**THE PROBLEM**
List all lines of the data containing the word "Москва".

Extracted data entries:
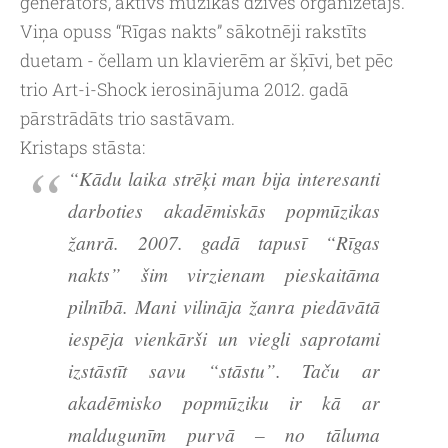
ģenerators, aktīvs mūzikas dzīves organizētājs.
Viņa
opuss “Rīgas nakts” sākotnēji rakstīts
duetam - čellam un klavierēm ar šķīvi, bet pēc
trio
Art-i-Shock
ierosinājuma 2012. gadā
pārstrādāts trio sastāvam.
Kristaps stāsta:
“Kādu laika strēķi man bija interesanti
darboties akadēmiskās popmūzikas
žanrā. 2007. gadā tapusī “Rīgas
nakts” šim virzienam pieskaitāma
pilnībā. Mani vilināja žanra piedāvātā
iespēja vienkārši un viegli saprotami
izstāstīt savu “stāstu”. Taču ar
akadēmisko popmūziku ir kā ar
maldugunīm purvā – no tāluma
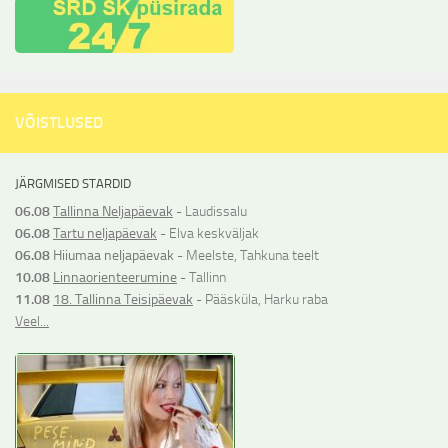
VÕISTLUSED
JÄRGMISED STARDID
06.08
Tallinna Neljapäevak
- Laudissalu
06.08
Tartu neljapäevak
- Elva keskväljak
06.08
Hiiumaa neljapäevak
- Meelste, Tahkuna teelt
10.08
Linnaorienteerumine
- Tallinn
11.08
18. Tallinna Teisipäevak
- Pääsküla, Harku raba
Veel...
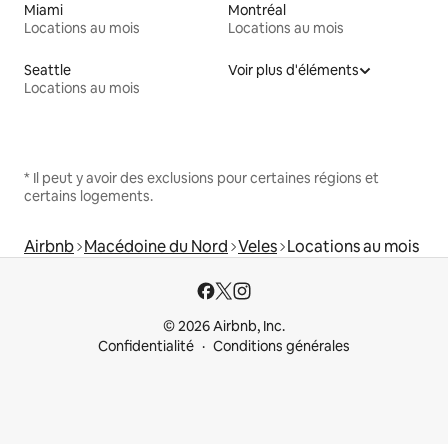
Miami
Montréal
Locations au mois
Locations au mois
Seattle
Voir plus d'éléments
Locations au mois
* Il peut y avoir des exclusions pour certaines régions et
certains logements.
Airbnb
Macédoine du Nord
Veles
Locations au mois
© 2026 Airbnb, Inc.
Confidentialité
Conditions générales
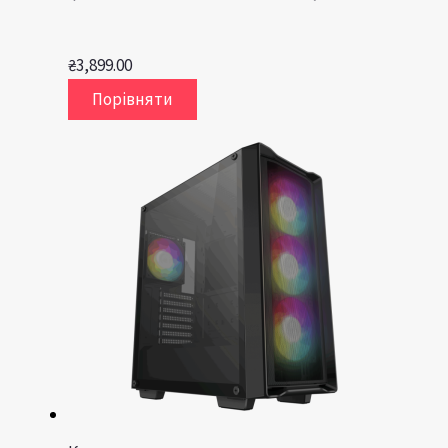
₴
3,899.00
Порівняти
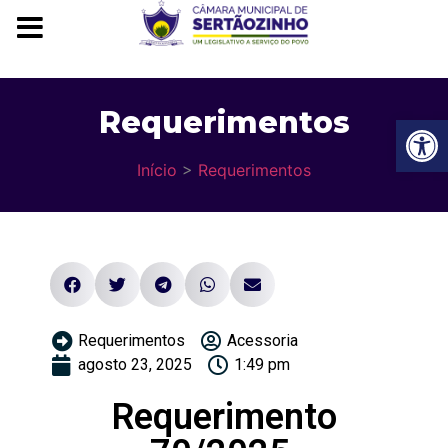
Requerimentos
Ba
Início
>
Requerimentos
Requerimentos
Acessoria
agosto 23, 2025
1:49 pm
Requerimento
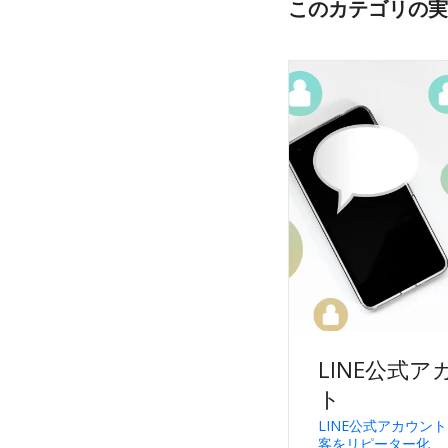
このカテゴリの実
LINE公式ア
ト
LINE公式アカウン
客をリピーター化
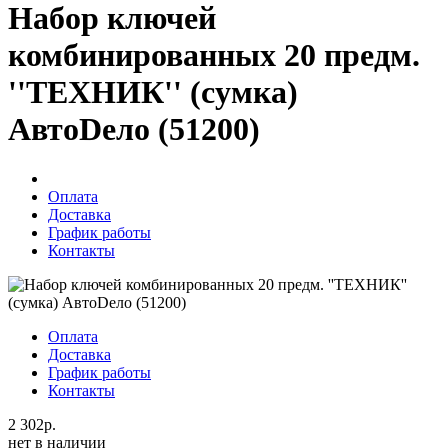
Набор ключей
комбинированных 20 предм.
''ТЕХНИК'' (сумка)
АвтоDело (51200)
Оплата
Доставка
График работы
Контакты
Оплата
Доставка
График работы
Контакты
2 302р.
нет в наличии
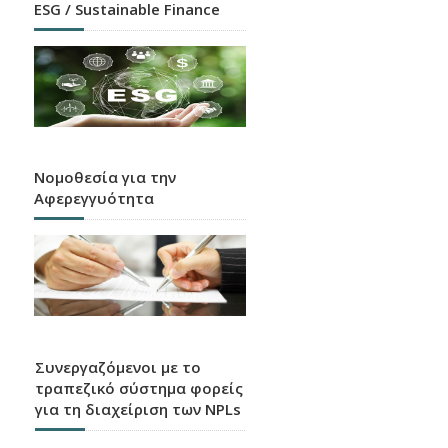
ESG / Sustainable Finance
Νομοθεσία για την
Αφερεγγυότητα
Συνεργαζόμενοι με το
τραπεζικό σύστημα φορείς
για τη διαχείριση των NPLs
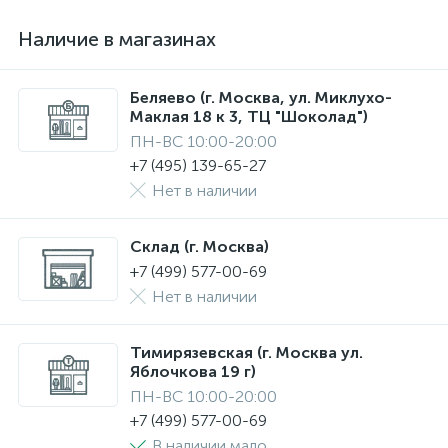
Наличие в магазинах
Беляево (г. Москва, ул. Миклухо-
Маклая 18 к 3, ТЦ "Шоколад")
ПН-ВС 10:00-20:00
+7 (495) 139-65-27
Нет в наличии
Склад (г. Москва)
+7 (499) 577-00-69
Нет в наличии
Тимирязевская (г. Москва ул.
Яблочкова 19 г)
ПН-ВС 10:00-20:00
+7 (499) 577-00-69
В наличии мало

**RESPONSE TO THIS EXERCISE**
Беляево (г. Москва, ул. Миклухо-
Склад (г. Москва)
Тимирязевская (г. Москва ул.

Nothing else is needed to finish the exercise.